Top of Records provided

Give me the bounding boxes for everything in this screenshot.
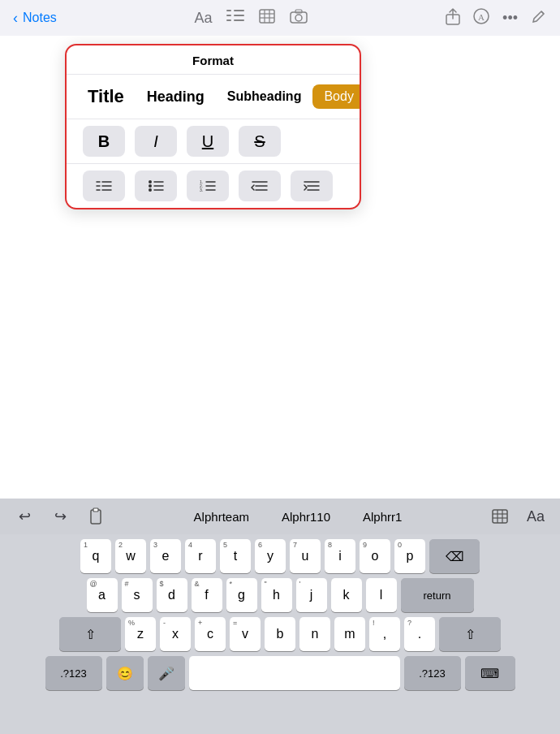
svg-rect-1	[226, 15, 231, 16]
svg-rect-6	[260, 10, 274, 23]
keyboard-aa-button[interactable]: Aa	[521, 504, 550, 529]
keyboard-suggestion-area: Alphrteam Alphr110 Alphrr1	[117, 510, 479, 524]
svg-rect-5	[234, 19, 244, 21]
suggestion-2[interactable]: Alphr110	[282, 510, 330, 524]
key-row-2: @a #s $d &f *g "h 'j k l return	[3, 578, 557, 612]
bullet-list-button[interactable]	[135, 171, 177, 201]
svg-point-12	[295, 15, 302, 21]
key-i[interactable]: 8i	[325, 539, 355, 573]
italic-button[interactable]: I	[135, 126, 177, 157]
format-buttons-row: B I U S	[67, 119, 360, 164]
key-w[interactable]: 2w	[115, 539, 146, 573]
text-style-heading[interactable]: Heading	[136, 84, 216, 110]
redo-button[interactable]: ↪	[45, 504, 75, 529]
content-area: Format Title Heading Subheading Body M B…	[0, 36, 560, 499]
key-row-1: 1q 2w 3e 4r 5t 6y 7u 8i 9o 0p ⌫	[3, 539, 557, 573]
shift-right-key[interactable]: ⇧	[439, 617, 501, 651]
key-j[interactable]: 'j	[296, 578, 327, 612]
keyboard-table-icon[interactable]	[485, 504, 515, 529]
key-m[interactable]: m	[334, 617, 365, 651]
numbers-key[interactable]: .?123	[45, 656, 102, 690]
space-key[interactable]	[189, 656, 400, 690]
key-n[interactable]: n	[299, 617, 330, 651]
text-style-body[interactable]: Body	[312, 84, 360, 109]
nav-center: Aa	[194, 9, 308, 28]
svg-rect-0	[226, 10, 231, 11]
emoji-key[interactable]: 😊	[106, 656, 144, 690]
key-y[interactable]: 6y	[255, 539, 286, 573]
key-c[interactable]: +c	[195, 617, 226, 651]
bold-button[interactable]: B	[83, 126, 125, 157]
suggestion-1[interactable]: Alphrteam	[194, 510, 249, 524]
key-g[interactable]: *g	[226, 578, 257, 612]
return-key[interactable]: return	[401, 578, 474, 612]
underline-button[interactable]: U	[187, 126, 229, 157]
svg-point-23	[149, 180, 152, 184]
svg-rect-43	[493, 510, 507, 523]
list-buttons-row: 1. 2. 3.	[67, 164, 360, 208]
nav-right: A •••	[446, 7, 547, 29]
key-h[interactable]: "h	[261, 578, 292, 612]
nav-back-label[interactable]: Notes	[23, 11, 57, 25]
key-b[interactable]: b	[265, 617, 295, 651]
key-k[interactable]: k	[331, 578, 362, 612]
circle-a-icon[interactable]: A	[473, 8, 489, 28]
key-d[interactable]: $d	[157, 578, 187, 612]
key-s[interactable]: #s	[122, 578, 153, 612]
svg-rect-42	[93, 508, 98, 512]
more-icon[interactable]: •••	[502, 10, 518, 27]
key-period[interactable]: ?.	[404, 617, 435, 651]
svg-rect-4	[234, 15, 244, 16]
nav-left: ‹ Notes	[13, 10, 57, 27]
keyboard-toolbar: ↩ ↪ Alphrteam Alphr110 Alphrr1	[0, 499, 560, 534]
edit-icon[interactable]	[531, 8, 547, 28]
keyboard-area: ↩ ↪ Alphrteam Alphr110 Alphrr1	[0, 499, 560, 734]
strikethrough-button[interactable]: S	[239, 126, 281, 157]
key-x[interactable]: -x	[160, 617, 191, 651]
key-l[interactable]: l	[366, 578, 397, 612]
key-o[interactable]: 9o	[360, 539, 390, 573]
key-row-4: .?123 😊 🎤 .?123 ⌨	[3, 656, 557, 690]
table-icon[interactable]	[259, 9, 275, 28]
key-a[interactable]: @a	[87, 578, 118, 612]
key-comma[interactable]: !,	[369, 617, 400, 651]
undo-button[interactable]: ↩	[10, 504, 39, 529]
clipboard-button[interactable]	[81, 504, 110, 529]
back-arrow-icon[interactable]: ‹	[13, 10, 18, 27]
svg-rect-2	[226, 19, 231, 21]
svg-text:A: A	[478, 12, 485, 22]
key-f[interactable]: &f	[192, 578, 222, 612]
key-u[interactable]: 7u	[290, 539, 321, 573]
format-popup-title: Format	[67, 45, 360, 75]
key-z[interactable]: %z	[125, 617, 156, 651]
numbered-list-button[interactable]: 1. 2. 3.	[187, 171, 229, 201]
text-style-title[interactable]: Title	[76, 81, 136, 112]
key-q[interactable]: 1q	[80, 539, 111, 573]
svg-rect-3	[234, 10, 244, 11]
svg-text:3.: 3.	[200, 188, 203, 192]
camera-icon[interactable]	[290, 9, 308, 28]
format-popup: Format Title Heading Subheading Body M B…	[65, 44, 361, 209]
indent-increase-button[interactable]	[291, 171, 333, 201]
key-t[interactable]: 5t	[220, 539, 251, 573]
svg-point-24	[149, 184, 152, 188]
key-v[interactable]: =v	[230, 617, 261, 651]
svg-point-25	[149, 188, 152, 192]
key-e[interactable]: 3e	[150, 539, 181, 573]
key-p[interactable]: 0p	[394, 539, 425, 573]
text-style-subheading[interactable]: Subheading	[216, 84, 313, 109]
key-r[interactable]: 4r	[185, 539, 216, 573]
format-aa-icon[interactable]: Aa	[194, 10, 212, 27]
share-icon[interactable]	[446, 7, 460, 29]
keyboard-hide-key[interactable]: ⌨	[465, 656, 515, 690]
dash-list-button[interactable]	[83, 171, 125, 201]
suggestion-3[interactable]: Alphrr1	[363, 510, 402, 524]
dotnum-key[interactable]: .?123	[404, 656, 461, 690]
mic-key[interactable]: 🎤	[148, 656, 185, 690]
shift-left-key[interactable]: ⇧	[59, 617, 121, 651]
keyboard-tool-right: Aa	[485, 504, 550, 529]
nav-bar: ‹ Notes Aa	[0, 0, 560, 36]
checklist-icon[interactable]	[226, 9, 244, 28]
indent-decrease-button[interactable]	[239, 171, 281, 201]
delete-key[interactable]: ⌫	[429, 539, 480, 573]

Bottom of Records provided

* **Activity**:
Lines with the word "Subheading" in the data need counting; report the count alone.

* **Solved problem**:
3